Third Sunday of Easter
About two months ago, the priests of the Diocese of Lansing met to, among other things, talk about how to increase vocation to the priesthood.  There were lots of ideas shared, some big, some small, some more helpful, some less helpful.  But the advice of one of our senior priests really stood out: if you’re happy and you know it, tell your face.  That was his pithy way of saying that happy priests lead others to consider the priesthood.
But besides being good advice for priests trying to encourage vocations to the priesthood, it’s good advice for all Christians, especially during this Easter season.  If you’re happy and you know it, tell your face!  We have been given the gift of new life in Christ, the opportunity to live for ever in heaven with God, the Blessed Mother, and the angels and saints.  That’s good news!  Sin has been defeated, and Christ has given His Church a way to forgive sins in His name and with His authority (remember that Jesus gave the apostles that authority in last week’s Gospel account).  That should lead us to be joyful.  
Joy doesn’t mean that everything is going to go right in our lives.  St. Thomas Aquinas describes joy as a passion which is caused by love of being in the presence of that which is loved, or by the goodness of the thing loved that lasts.  And, of course, spiritual joy, the fruit of the Holy Spirit, is caused by being in the presence of God and by the goodness of God that endures forever.  Therefore, especially when dealing with the goodness of God itself and how much he loves us, joy and sorrow cannot be mixed up.  We should, as St. Paul writes in his letter to the Philippians, “Rejoice in the Lord always.”

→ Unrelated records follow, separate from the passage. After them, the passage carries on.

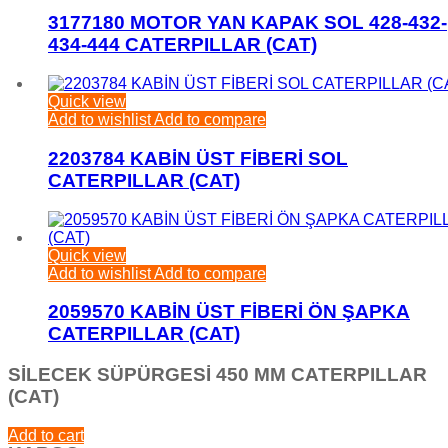
3177180 MOTOR YAN KAPAK SOL 428-432-
434-444 CATERPILLAR (CAT)
Quick view
Add to wishlist
Add to compare
2203784 KABİN ÜST FİBERİ SOL
CATERPILLAR (CAT)
Quick view
Add to wishlist
Add to compare
2059570 KABİN ÜST FİBERİ ÖN ŞAPKA
CATERPILLAR (CAT)
SİLECEK SÜPÜRGESİ 450 MM CATERPILLAR
(CAT)
Add to cart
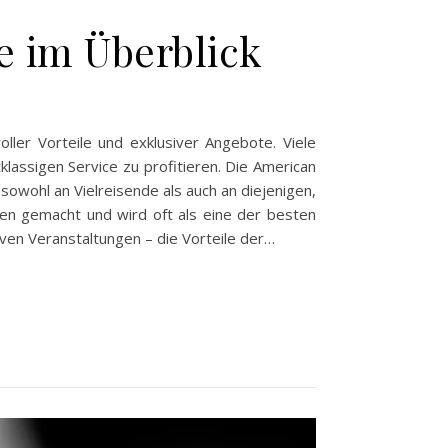
e im Überblick
oller Vorteile und exklusiver Angebote. Viele
lassigen Service zu profitieren. Die American
 sowohl an Vielreisende als auch an diejenigen,
men gemacht und wird oft als eine der besten
en Veranstaltungen – die Vorteile der…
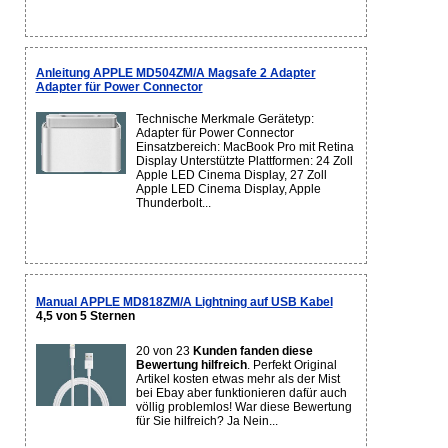
Anleitung APPLE MD504ZM/A Magsafe 2 Adapter
Adapter für Power Connector
Technische Merkmale Gerätetyp:
Adapter für Power Connector
Einsatzbereich: MacBook Pro mit Retina
Display Unterstützte Plattformen: 24 Zoll
Apple LED Cinema Display, 27 Zoll
Apple LED Cinema Display, Apple
Thunderbolt...
Manual APPLE MD818ZM/A Lightning auf USB Kabel
4,5 von 5 Sternen
20 von 23
Kunden fanden diese
Bewertung hilfreich
. Perfekt Original
Artikel kosten etwas mehr als der Mist
bei Ebay aber funktionieren dafür auch
völlig problemlos! War diese Bewertung
für Sie hilfreich? Ja Nein...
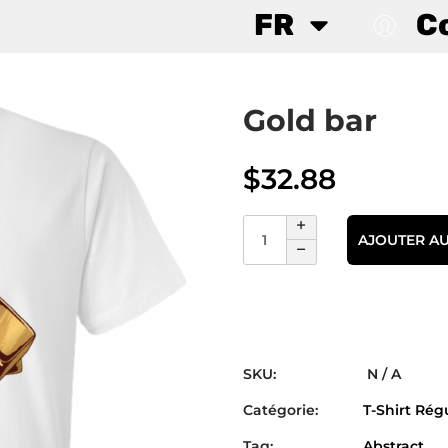
FR
C
Gold bar
$
32.88
AJOUTER AU
SKU:
N / A
Catégorie:
T-Shirt Rég
Tag:
Abstract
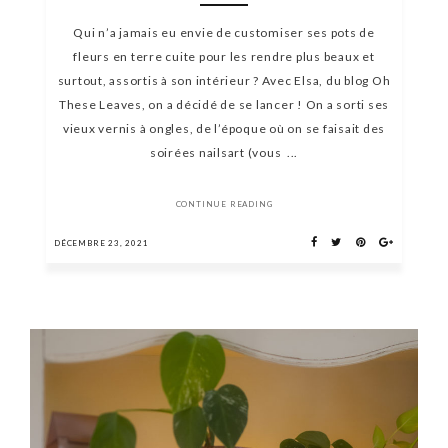
Qui n’a jamais eu envie de customiser ses pots de
fleurs en terre cuite pour les rendre plus beaux et
surtout, assortis à son intérieur ? Avec Elsa, du blog Oh
These Leaves, on a décidé de se lancer ! On a sorti ses
vieux vernis à ongles, de l’époque où on se faisait des
soirées nailsart (vous ...
CONTINUE READING
DÉCEMBRE 23, 2021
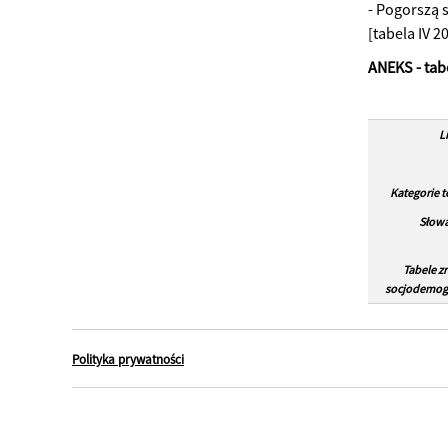
- Pogorszą s
[tabela IV 2
ANEKS - ta
L
Kategorie 
Słowa
Tabele z
socjodemogr
Polityka prywatności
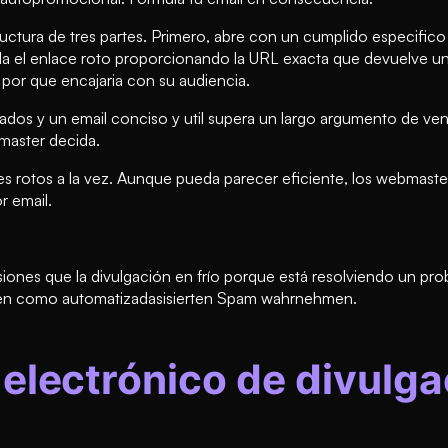
ructura de tres partes. Primero, abre con un cumplido especific
ala el enlace roto proporcionando la URL exacta que devuelve u
por que encajaria con su audiencia.
ados y un email conciso y util supera un largo argumento de ve
master decida.
ces rotos a la vez. Aunque pueda parecer eficiente, los webmast
r email.
ones que la divulgación en frío porque está resolviendo un prob
iben como automatizadasisierten Spam wahrnehmen.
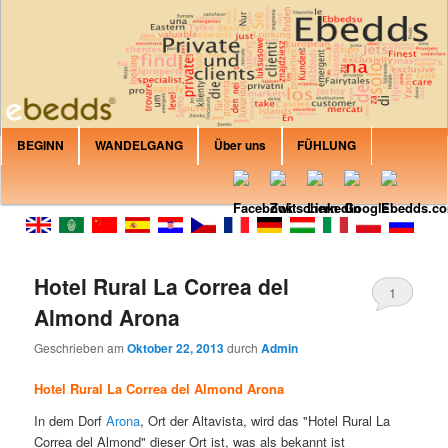
Sind Sie der Suche nach privaten Mieten? Wohnung? Haus? B&B oder
Villa? Kanarische Inseln, Italien, Spanien, Kroatien, Frankreich, Balearen?
In EbeddsRent können Sie jede Immobilie, die Ihren Erwartungen passen
würde.
Ausbildung Ebedds
Hauptmenü
BEGINN
WANDELGANG
Über uns
FÜHLUNG
Zur primären Inhalt
Zur sekundären Inhalt
Hotel Rural La Correa del
1
Almond Arona
Geschrieben am
Oktober 22, 2013
durch
Admin
Hotel Rural La Correa del Almond Arona
In dem Dorf
Arona
, Ort der Altavista, wird das "Hotel Rural La
Correa del Almond" dieser Ort ist, was als bekannt ist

But, St. Thomas also admits that we do not always participate in the goodness of God, or recognize God’s presence, and that can cause us sorrow, because we don’t see the love of God active in our neighbor, or even active in ourselves.  And we see that sadness in our Gospel today.  St. Peter forgets that Jesus has risen.  He has seen Jesus, but Jesus has gone elsewhere.  And because St. Peter forgets about the abiding presence of the risen Jesus, St. Peter abandons his responsibility of sustaining the disciples in the faith, and decides to go back to his old life of fishing.  
Now, when St. Peter recognizes Jesus on the shore, that joy returns, and so much so that he jumps out of the boat to swim to shore to see Jesus, rather than waiting for the boat to go ashore.  It is then that Jesus asks St. Peter about his love, the threefold profession of love making up for St. Peter’s threefold denial that he even knew Jesus.  And Jesus entrusts to St. Peter the role of feeding the lambs, tending the sheep, and feeding then sheep.  St. Peter is entrusted with taking care of the flock that belongs to the Good Shepherd.  And the joy of loving Christ is meant to keep St. Peter going.
A statue of Jesus at Peter at the
Sea of Galilee
St. Peter had that joy, maybe not always and not exactly as God wanted St. Peter to, but still, St. Peter had the joy of the Resurrection, and we heard about that in the first reading when St. Peter rejoiced “that they had been found worthy to suffer dishonor for the sake of the name” of Jesus.  Even though they were being persecuted, St. Peter (and the other apostles) had joy because they knew they were in the presence of God and that they were able to suffering for God in imitation of Jesus.
So how about us?  Do our faces show that we have the joy of the Resurrection?  As a priest in seminary once told us, this isn’t the smile of someone who just passed gas and then walked away.  This is the joy that gives us peace through all of life’s circumstances, good and bad.  If we recognize the presence of God in our life, then nothing can take that joy from us.  God’s love is always active in our life and sustains us every day.  Even when there is something sad or even horrendous going on in our life, if we know the love of God, then we can still have the joy that is the fruit of the Holy Spirit.  

The martyrs are the best example of this.  Throughout the centuries there are stories of martyrs who died very painful deaths, but had joy that they were laying down their life in imitation of Jesus.  From the Apostles, to the early Roman martyrs, to the Japanese martyrs in the sixteenth century, to the North American martyrs in the seventeenth century, to saints like Maximilian Kolbe in the twentieth century, they didn’t enjoy being put to death, but they did have joy to suffer for Christ.  And many of their writings testify to that.  So for us, who probably aren’t being covered with tar and lit on fire, having boiling water poured over us to mock baptism, having our fingernails pulled out and our fingers chopped off, being crucified, or being given poison, then hopefully we can recognize the abiding presence of God and live in that joy of Easter.  If you’re happy and you know it, tell your face!